== Segment start ==
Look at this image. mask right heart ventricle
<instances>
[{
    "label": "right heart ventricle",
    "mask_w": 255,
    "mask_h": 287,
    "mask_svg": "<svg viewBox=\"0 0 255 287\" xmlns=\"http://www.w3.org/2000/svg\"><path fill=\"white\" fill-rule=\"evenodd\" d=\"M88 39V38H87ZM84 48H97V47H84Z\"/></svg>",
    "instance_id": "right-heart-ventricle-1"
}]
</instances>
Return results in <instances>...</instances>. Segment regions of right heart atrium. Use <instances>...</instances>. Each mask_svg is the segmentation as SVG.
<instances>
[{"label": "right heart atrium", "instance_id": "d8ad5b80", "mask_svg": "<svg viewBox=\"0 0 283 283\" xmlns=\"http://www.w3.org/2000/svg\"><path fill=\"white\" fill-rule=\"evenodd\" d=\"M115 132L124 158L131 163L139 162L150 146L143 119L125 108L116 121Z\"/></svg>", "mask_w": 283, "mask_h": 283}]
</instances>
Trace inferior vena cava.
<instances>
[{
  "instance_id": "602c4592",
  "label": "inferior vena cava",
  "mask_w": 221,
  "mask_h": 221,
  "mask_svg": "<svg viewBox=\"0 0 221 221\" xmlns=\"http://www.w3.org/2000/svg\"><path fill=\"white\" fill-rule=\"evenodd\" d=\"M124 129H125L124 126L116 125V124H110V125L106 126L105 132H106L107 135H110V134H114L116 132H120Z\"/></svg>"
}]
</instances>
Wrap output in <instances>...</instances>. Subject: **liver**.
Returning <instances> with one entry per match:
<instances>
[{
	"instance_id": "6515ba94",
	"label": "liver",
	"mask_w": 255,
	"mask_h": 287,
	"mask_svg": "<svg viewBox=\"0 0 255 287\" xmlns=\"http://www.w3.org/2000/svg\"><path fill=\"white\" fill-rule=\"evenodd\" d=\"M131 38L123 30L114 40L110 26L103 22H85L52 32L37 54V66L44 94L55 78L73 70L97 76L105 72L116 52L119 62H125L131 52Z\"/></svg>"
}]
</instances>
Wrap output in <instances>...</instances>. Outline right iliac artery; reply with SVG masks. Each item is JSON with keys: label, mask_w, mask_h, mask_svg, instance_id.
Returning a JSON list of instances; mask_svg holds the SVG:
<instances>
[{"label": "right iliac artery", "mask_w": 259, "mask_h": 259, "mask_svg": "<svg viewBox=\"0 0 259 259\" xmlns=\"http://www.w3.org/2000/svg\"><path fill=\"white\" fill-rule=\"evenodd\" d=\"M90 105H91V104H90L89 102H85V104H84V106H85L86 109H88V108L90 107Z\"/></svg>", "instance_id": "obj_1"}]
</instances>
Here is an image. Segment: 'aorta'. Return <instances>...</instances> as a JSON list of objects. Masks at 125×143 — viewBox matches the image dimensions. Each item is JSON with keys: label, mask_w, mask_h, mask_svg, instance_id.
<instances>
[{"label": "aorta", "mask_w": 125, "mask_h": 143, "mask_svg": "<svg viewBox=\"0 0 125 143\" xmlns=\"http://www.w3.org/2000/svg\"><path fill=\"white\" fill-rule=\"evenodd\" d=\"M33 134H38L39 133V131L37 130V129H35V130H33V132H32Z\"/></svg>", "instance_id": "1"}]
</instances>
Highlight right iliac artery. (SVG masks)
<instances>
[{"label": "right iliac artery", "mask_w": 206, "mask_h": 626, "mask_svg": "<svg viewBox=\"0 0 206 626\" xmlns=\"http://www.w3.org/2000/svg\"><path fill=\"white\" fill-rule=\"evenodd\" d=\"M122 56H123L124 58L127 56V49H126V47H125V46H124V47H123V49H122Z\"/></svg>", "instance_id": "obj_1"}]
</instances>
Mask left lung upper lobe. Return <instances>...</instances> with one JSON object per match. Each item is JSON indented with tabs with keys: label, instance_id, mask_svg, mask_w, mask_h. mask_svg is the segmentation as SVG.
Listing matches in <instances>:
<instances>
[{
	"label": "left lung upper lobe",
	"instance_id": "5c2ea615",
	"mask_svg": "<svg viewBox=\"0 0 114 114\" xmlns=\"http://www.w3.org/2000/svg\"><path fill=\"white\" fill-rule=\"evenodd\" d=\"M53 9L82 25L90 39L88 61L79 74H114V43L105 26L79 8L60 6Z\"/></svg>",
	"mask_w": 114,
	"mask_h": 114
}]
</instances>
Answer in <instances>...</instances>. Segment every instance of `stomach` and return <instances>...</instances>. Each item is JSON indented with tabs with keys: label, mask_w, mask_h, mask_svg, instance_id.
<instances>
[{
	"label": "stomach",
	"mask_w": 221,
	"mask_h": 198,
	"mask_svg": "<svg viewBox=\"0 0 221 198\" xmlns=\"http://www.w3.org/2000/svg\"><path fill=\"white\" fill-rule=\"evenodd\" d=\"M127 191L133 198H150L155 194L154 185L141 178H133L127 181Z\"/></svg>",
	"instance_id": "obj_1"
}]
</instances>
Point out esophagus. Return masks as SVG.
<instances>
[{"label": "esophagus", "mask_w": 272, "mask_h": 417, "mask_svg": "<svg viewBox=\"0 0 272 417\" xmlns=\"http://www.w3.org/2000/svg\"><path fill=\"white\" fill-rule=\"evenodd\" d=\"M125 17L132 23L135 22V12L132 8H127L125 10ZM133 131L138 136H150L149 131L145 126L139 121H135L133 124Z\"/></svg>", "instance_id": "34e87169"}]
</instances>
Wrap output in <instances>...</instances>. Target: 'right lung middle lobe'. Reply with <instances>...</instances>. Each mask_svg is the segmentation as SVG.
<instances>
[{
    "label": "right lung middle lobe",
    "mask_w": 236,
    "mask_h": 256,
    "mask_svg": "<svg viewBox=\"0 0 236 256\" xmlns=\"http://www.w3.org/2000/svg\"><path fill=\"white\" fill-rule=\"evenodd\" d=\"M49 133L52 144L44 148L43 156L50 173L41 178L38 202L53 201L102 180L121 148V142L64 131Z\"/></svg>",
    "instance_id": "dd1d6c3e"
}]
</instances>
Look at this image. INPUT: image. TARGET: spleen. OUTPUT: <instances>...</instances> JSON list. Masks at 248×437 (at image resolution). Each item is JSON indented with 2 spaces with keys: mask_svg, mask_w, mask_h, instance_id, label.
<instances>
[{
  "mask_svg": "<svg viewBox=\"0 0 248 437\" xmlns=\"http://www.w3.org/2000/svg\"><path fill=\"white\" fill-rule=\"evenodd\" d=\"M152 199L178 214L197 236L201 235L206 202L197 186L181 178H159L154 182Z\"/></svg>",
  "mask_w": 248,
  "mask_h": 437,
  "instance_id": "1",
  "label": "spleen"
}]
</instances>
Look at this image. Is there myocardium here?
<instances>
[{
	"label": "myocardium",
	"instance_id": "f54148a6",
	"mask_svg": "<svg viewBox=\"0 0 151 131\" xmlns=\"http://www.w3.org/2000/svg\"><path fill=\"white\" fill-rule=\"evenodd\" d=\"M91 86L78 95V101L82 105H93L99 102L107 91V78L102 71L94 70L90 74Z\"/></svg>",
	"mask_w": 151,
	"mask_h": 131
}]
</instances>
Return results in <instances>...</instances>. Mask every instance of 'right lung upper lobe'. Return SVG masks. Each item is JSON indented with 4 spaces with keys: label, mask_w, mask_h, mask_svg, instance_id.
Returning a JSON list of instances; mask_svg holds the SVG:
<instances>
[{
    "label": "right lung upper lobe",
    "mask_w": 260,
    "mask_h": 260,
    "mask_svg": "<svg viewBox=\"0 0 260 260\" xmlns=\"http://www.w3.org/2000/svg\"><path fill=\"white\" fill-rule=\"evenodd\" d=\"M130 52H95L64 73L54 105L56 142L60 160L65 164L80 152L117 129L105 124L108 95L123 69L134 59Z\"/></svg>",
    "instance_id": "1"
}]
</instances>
== Segment end ==
**TASK OBJECTIVE**:
An exact repetition of the data above is all that is needed.

**RESULT OF THE TASK**:
Look at this image. mask right heart ventricle
<instances>
[{
    "label": "right heart ventricle",
    "mask_w": 255,
    "mask_h": 287,
    "mask_svg": "<svg viewBox=\"0 0 255 287\" xmlns=\"http://www.w3.org/2000/svg\"><path fill=\"white\" fill-rule=\"evenodd\" d=\"M88 39V38H87ZM84 48H97V47H84Z\"/></svg>",
    "instance_id": "right-heart-ventricle-1"
}]
</instances>
Return results in <instances>...</instances>. Segment regions of right heart atrium. Use <instances>...</instances>. Each mask_svg is the segmentation as SVG.
<instances>
[{"label": "right heart atrium", "instance_id": "d8ad5b80", "mask_svg": "<svg viewBox=\"0 0 283 283\" xmlns=\"http://www.w3.org/2000/svg\"><path fill=\"white\" fill-rule=\"evenodd\" d=\"M115 132L124 158L131 163L139 162L150 146L143 119L125 108L116 121Z\"/></svg>", "mask_w": 283, "mask_h": 283}]
</instances>
Trace inferior vena cava.
<instances>
[{
  "instance_id": "602c4592",
  "label": "inferior vena cava",
  "mask_w": 221,
  "mask_h": 221,
  "mask_svg": "<svg viewBox=\"0 0 221 221\" xmlns=\"http://www.w3.org/2000/svg\"><path fill=\"white\" fill-rule=\"evenodd\" d=\"M124 129H125L124 126L116 125V124H110V125L106 126L105 132H106L107 135H110V134H114L116 132H120Z\"/></svg>"
}]
</instances>
Wrap output in <instances>...</instances>. Subject: **liver**.
Returning <instances> with one entry per match:
<instances>
[{
	"instance_id": "6515ba94",
	"label": "liver",
	"mask_w": 255,
	"mask_h": 287,
	"mask_svg": "<svg viewBox=\"0 0 255 287\" xmlns=\"http://www.w3.org/2000/svg\"><path fill=\"white\" fill-rule=\"evenodd\" d=\"M131 38L123 30L114 40L110 26L103 22H85L52 32L37 54V66L44 94L55 78L73 70L97 76L105 72L116 52L119 62H125L131 52Z\"/></svg>"
}]
</instances>
Wrap output in <instances>...</instances>. Outline right iliac artery; reply with SVG masks. Each item is JSON with keys: label, mask_w, mask_h, mask_svg, instance_id.
Returning a JSON list of instances; mask_svg holds the SVG:
<instances>
[{"label": "right iliac artery", "mask_w": 259, "mask_h": 259, "mask_svg": "<svg viewBox=\"0 0 259 259\" xmlns=\"http://www.w3.org/2000/svg\"><path fill=\"white\" fill-rule=\"evenodd\" d=\"M90 105H91V104H90L89 102H85V104H84V106H85L86 109H88V108L90 107Z\"/></svg>", "instance_id": "obj_1"}]
</instances>
Here is an image. Segment: 'aorta'. Return <instances>...</instances> as a JSON list of objects. Masks at 125×143 — viewBox matches the image dimensions. Each item is JSON with keys: label, mask_w, mask_h, mask_svg, instance_id.
<instances>
[{"label": "aorta", "mask_w": 125, "mask_h": 143, "mask_svg": "<svg viewBox=\"0 0 125 143\" xmlns=\"http://www.w3.org/2000/svg\"><path fill=\"white\" fill-rule=\"evenodd\" d=\"M33 134H38L39 133V131L37 130V129H35V130H33V132H32Z\"/></svg>", "instance_id": "1"}]
</instances>
Highlight right iliac artery. (SVG masks)
<instances>
[{"label": "right iliac artery", "mask_w": 206, "mask_h": 626, "mask_svg": "<svg viewBox=\"0 0 206 626\" xmlns=\"http://www.w3.org/2000/svg\"><path fill=\"white\" fill-rule=\"evenodd\" d=\"M122 56H123L124 58L127 56V49H126V47H125V46H124V47H123V49H122Z\"/></svg>", "instance_id": "obj_1"}]
</instances>
Mask left lung upper lobe. Return <instances>...</instances> with one JSON object per match. Each item is JSON indented with tabs with keys: label, instance_id, mask_svg, mask_w, mask_h. mask_svg is the segmentation as SVG.
Listing matches in <instances>:
<instances>
[{
	"label": "left lung upper lobe",
	"instance_id": "5c2ea615",
	"mask_svg": "<svg viewBox=\"0 0 114 114\" xmlns=\"http://www.w3.org/2000/svg\"><path fill=\"white\" fill-rule=\"evenodd\" d=\"M53 9L82 25L90 39L88 61L79 74H114V43L105 26L79 8L60 6Z\"/></svg>",
	"mask_w": 114,
	"mask_h": 114
}]
</instances>
Answer in <instances>...</instances>. Segment every instance of `stomach` and return <instances>...</instances>. Each item is JSON indented with tabs with keys: label, mask_w, mask_h, mask_svg, instance_id.
<instances>
[{
	"label": "stomach",
	"mask_w": 221,
	"mask_h": 198,
	"mask_svg": "<svg viewBox=\"0 0 221 198\" xmlns=\"http://www.w3.org/2000/svg\"><path fill=\"white\" fill-rule=\"evenodd\" d=\"M127 191L133 198H150L155 194L154 185L141 178H133L127 181Z\"/></svg>",
	"instance_id": "obj_1"
}]
</instances>
Point out esophagus. Return masks as SVG.
<instances>
[{"label": "esophagus", "mask_w": 272, "mask_h": 417, "mask_svg": "<svg viewBox=\"0 0 272 417\" xmlns=\"http://www.w3.org/2000/svg\"><path fill=\"white\" fill-rule=\"evenodd\" d=\"M125 17L132 23L135 22V12L132 8H127L125 10ZM133 131L138 136H150L149 131L145 126L139 121H135L133 124Z\"/></svg>", "instance_id": "34e87169"}]
</instances>
Wrap output in <instances>...</instances>. Target: 'right lung middle lobe'. Reply with <instances>...</instances>. Each mask_svg is the segmentation as SVG.
<instances>
[{
    "label": "right lung middle lobe",
    "mask_w": 236,
    "mask_h": 256,
    "mask_svg": "<svg viewBox=\"0 0 236 256\" xmlns=\"http://www.w3.org/2000/svg\"><path fill=\"white\" fill-rule=\"evenodd\" d=\"M49 133L52 144L44 148L43 156L50 173L41 178L38 202L53 201L102 180L121 148V142L64 131Z\"/></svg>",
    "instance_id": "dd1d6c3e"
}]
</instances>
Look at this image. INPUT: image. TARGET: spleen. OUTPUT: <instances>...</instances> JSON list. Masks at 248×437 (at image resolution). Each item is JSON indented with 2 spaces with keys: mask_svg, mask_w, mask_h, instance_id, label.
<instances>
[{
  "mask_svg": "<svg viewBox=\"0 0 248 437\" xmlns=\"http://www.w3.org/2000/svg\"><path fill=\"white\" fill-rule=\"evenodd\" d=\"M152 199L178 214L197 236L201 235L206 202L197 186L181 178H159L154 182Z\"/></svg>",
  "mask_w": 248,
  "mask_h": 437,
  "instance_id": "1",
  "label": "spleen"
}]
</instances>
Look at this image. Is there myocardium here?
<instances>
[{
	"label": "myocardium",
	"instance_id": "f54148a6",
	"mask_svg": "<svg viewBox=\"0 0 151 131\" xmlns=\"http://www.w3.org/2000/svg\"><path fill=\"white\" fill-rule=\"evenodd\" d=\"M91 86L78 95V101L82 105H93L99 102L107 91V78L102 71L94 70L90 74Z\"/></svg>",
	"mask_w": 151,
	"mask_h": 131
}]
</instances>
Return results in <instances>...</instances>. Mask every instance of 'right lung upper lobe'. Return SVG masks. Each item is JSON indented with 4 spaces with keys: label, mask_w, mask_h, mask_svg, instance_id.
Returning a JSON list of instances; mask_svg holds the SVG:
<instances>
[{
    "label": "right lung upper lobe",
    "mask_w": 260,
    "mask_h": 260,
    "mask_svg": "<svg viewBox=\"0 0 260 260\" xmlns=\"http://www.w3.org/2000/svg\"><path fill=\"white\" fill-rule=\"evenodd\" d=\"M130 52H95L64 73L54 105L56 142L60 160L65 164L80 152L117 129L105 124L108 95L123 69L134 59Z\"/></svg>",
    "instance_id": "1"
}]
</instances>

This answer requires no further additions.